Present: Esther, KumKum, Priya, Joe, Thommo, Sunil, Mathew, Gopa
Absent: Talitha (out of town), Zakia (busy with mil), Ankush (out of town on work), Preeti (?)


These are the dates for the next two sessions:
Fri Mar 21, 2014: Practice for Shakespeare Festival reading by KRG on Sat Apr 26
Fri Mar 28, 2014: Oscar and Lucinda by Peter Carey

Esther who chose the book introduced Vikram Seth to the readers. She read out from her smartphone web– based information about Vikram Seth (amader Bikrom, as he was called at the Kolkata Lit Fest Jan 25-30, 2014). A brief outline of his wonderful and adventurous life is at the wiki site:

Because he is such an accessible person, readers will find many interviews scattered on the web. See:
for a straightforward bio.

 “All of us are pretty much in her shade,” VS says of his mother, [Leila Seth] crediting her with encouraging him to write Two Lives.
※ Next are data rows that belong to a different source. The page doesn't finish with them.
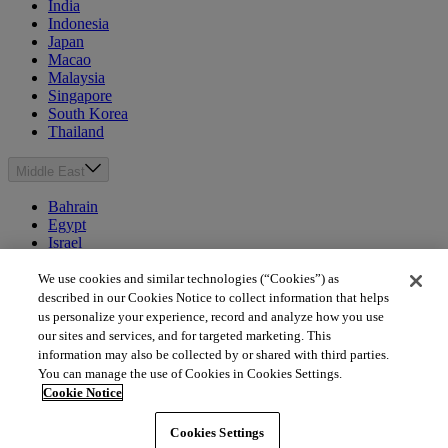
India
Indonesia
Japan
Macao
Malaysia
Singapore
South Korea
Thailand
Middle East
Bahrain
Egypt
Israel
Kuwait
Morocco
We use cookies and similar technologies (“Cookies”) as
Oman
described in our Cookies Notice to collect information that helps
Qatar
us personalize your experience, record and analyze how you use
Saudi Arabia
our sites and services, and for targeted marketing. This
United Arab Emirates
information may also be collected by or shared with third parties.
You can manage the use of Cookies in Cookies Settings.
Australia & New Zealand
Cookie Notice
Australia
Cookies Settings
New Zealand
Vikram Seth’s ‘A Suitable Boy’ Sequel finds a new home. He started work on his own novel in verse written in Pushkin stanzas: The Golden Gate. Even now all his prose works are prefaced by a poem in this verse form.

Interview: Chinese is such a compressed language that each word is actually one syllable so it expands inevitably in English. However, as a result of studying Chinese and doing translations, some of my English poems have also become monosyllabic so the entire text of Soon [the AIDS poem] or Walk is in monosyllables and certain passages in An Equal Music are also monosyllabic.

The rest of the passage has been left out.